Israel weitet seine Angriffe gegen die Hamas im Gazastreifen aus, die Rückkehr zu einer Waffenruhe ist derzeit unwahrscheinlich. Der Schweizer Botschafter Simon Geissbühler schätzt ein – aus Tel Aviv.
SRF News: Israels Armee hat Berichte über einen Angriff auf ein Spitalgebäude im Norden des Gazastreifens bestätigt. Wie beurteilen Sie diesen Einsatz?

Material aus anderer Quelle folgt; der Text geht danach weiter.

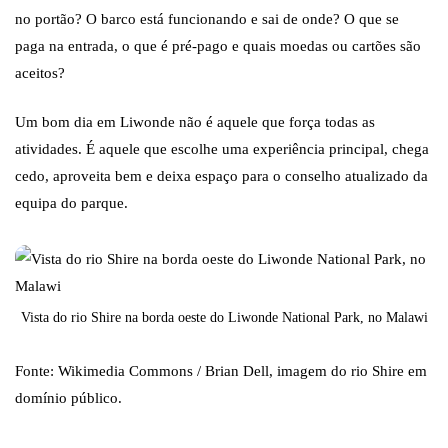
no portão? O barco está funcionando e sai de onde? O que se
paga na entrada, o que é pré-pago e quais moedas ou cartões são
aceitos?
Um bom dia em Liwonde não é aquele que força todas as
atividades. É aquele que escolhe uma experiência principal, chega
cedo, aproveita bem e deixa espaço para o conselho atualizado da
equipa do parque.
Vista do rio Shire na borda oeste do Liwonde National Park, no Malawi
Fonte: Wikimedia Commons / Brian Dell, imagem do rio Shire em
domínio público.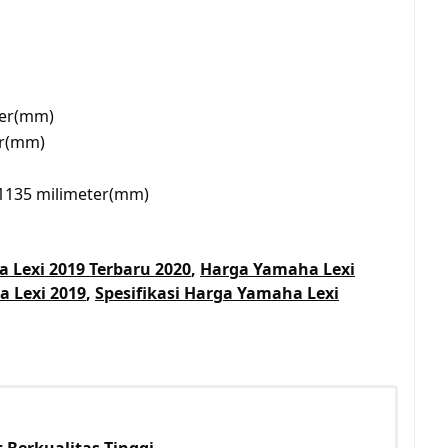
ter(mm)
er(mm)
m
 1135 milimeter(mm)
 Lexi 2019 Terbaru 2020
,
Harga Yamaha Lexi
a Lexi 2019
,
Spesifikasi Harga Yamaha Lexi
 Berkualitas Tinggi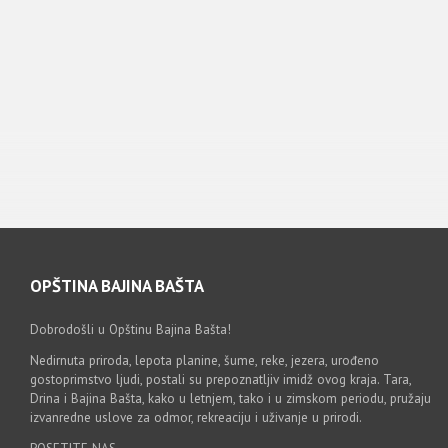
OPŠTINA BAJINA BAŠTA
Dobrodošli u Opštinu Bajina Bašta!
Nedirnuta priroda, lepota planine, šume, reke, jezera, urođeno
gostoprimstvo ljudi, postali su prepoznatljiv imidž ovog kraja. Tara,
Drina i Bajina Bašta, kako u letnjem, tako i u zimskom periodu, pružaju
izvanredne uslove za odmor, rekreaciju i uživanje u prirodi.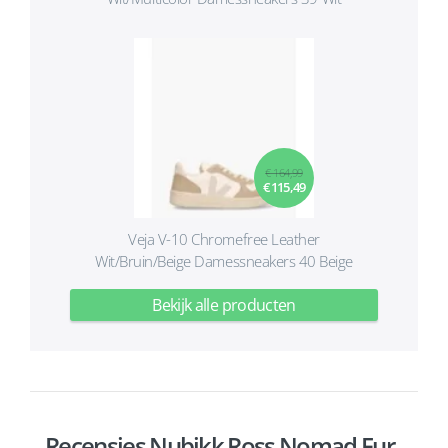
€ 164,99
€ 115,49
Veja V-10 Chromefree Leather
Wit/Bruin/Beige Damessneakers 40 Beige
Bekijk alle producten
Recensies Nubikk Ross Nomad Fur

Simon Geissbühler: Grundsätzlich ist es nicht zulässig, Spitäler zu bombardieren. Wenn sich jedoch tatsächlich ein Hamas-Kommandoposten innerhalb dieser Klinik befand, hat die israelische Armee das Recht, eine Evakuierung zu verlangen.
Für die Schweiz ist der Zugang von humanitärer Hilfe nach Gaza eine Priorität.
Ob Israel in diesem konkreten Fall im Recht ist, kann ich nicht beurteilen. Bei der Bewertung solcher komplexen Situationen sollte man generell Zurückhaltung üben und vorschnelle Urteile vermeiden.
Seit sechs Wochen darf keine humanitäre Hilfe mehr nach Gaza. Was unternimmt die Schweiz?
Für die Schweiz ist der Zugang von humanitärer Hilfe nach Gaza eine Priorität. Wir versuchen über alle möglichen Kanäle, auf Israel einzuwirken, damit dieser Zugang wieder gewährleistet wird. Denn letztlich geht es hier um das Schicksal der Zivilbevölkerung.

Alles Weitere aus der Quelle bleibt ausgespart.